_YOUR OBJECTIVE:_ Copy out all lines of the records in which the word "kola" appears.

_TASK MATERIAL:_
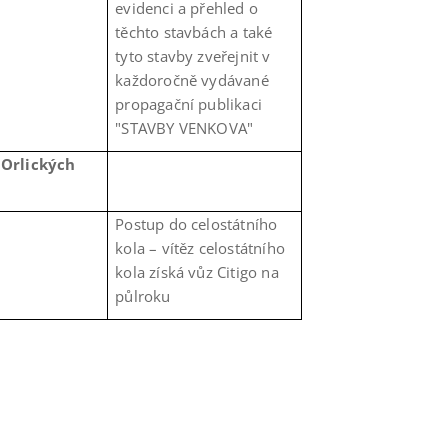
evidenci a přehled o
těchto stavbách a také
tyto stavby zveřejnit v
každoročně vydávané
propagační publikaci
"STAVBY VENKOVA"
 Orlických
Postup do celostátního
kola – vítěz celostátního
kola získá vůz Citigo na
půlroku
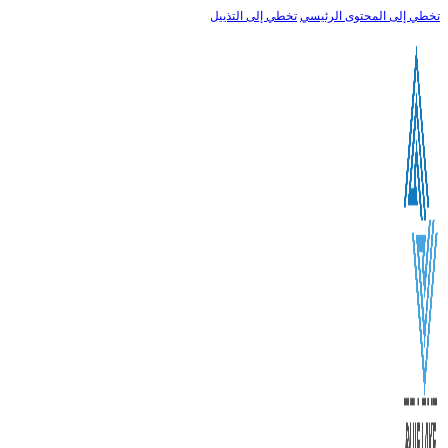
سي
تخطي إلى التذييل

--

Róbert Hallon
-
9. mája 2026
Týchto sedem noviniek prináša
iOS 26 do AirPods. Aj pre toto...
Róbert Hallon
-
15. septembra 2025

* * *

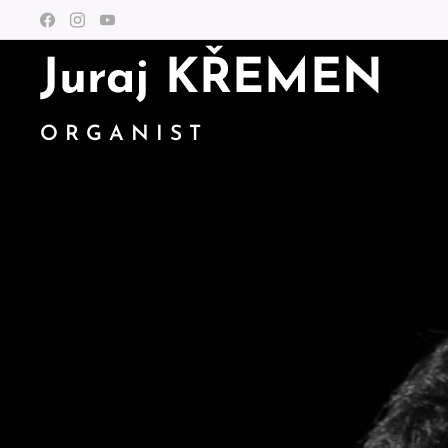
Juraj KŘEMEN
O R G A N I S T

_ANSWER BOX:_
kola – vítěz celostátního
kola získá vůz Citigo na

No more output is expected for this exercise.